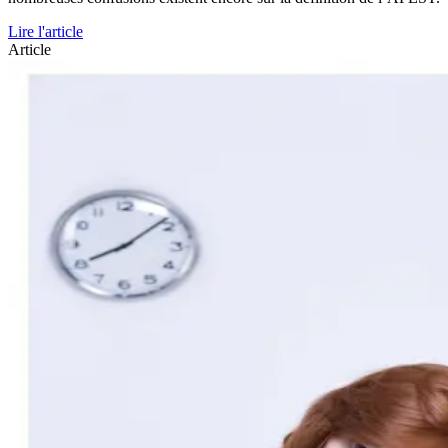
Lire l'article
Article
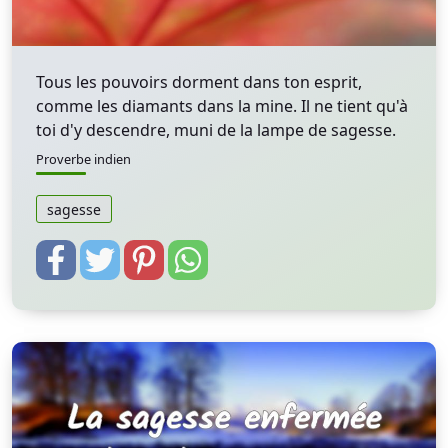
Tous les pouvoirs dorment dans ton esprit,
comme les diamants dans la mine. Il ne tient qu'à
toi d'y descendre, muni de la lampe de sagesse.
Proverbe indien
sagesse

___

- Try it: Print the whole listing above once more, word for word, without its pictures.

- Solution:
Lire l'article
Article
Tous les pouvoirs dorment dans ton esprit,
comme les diamants dans la mine. Il ne tient qu'à
toi d'y descendre, muni de la lampe de sagesse.
Proverbe indien
sagesse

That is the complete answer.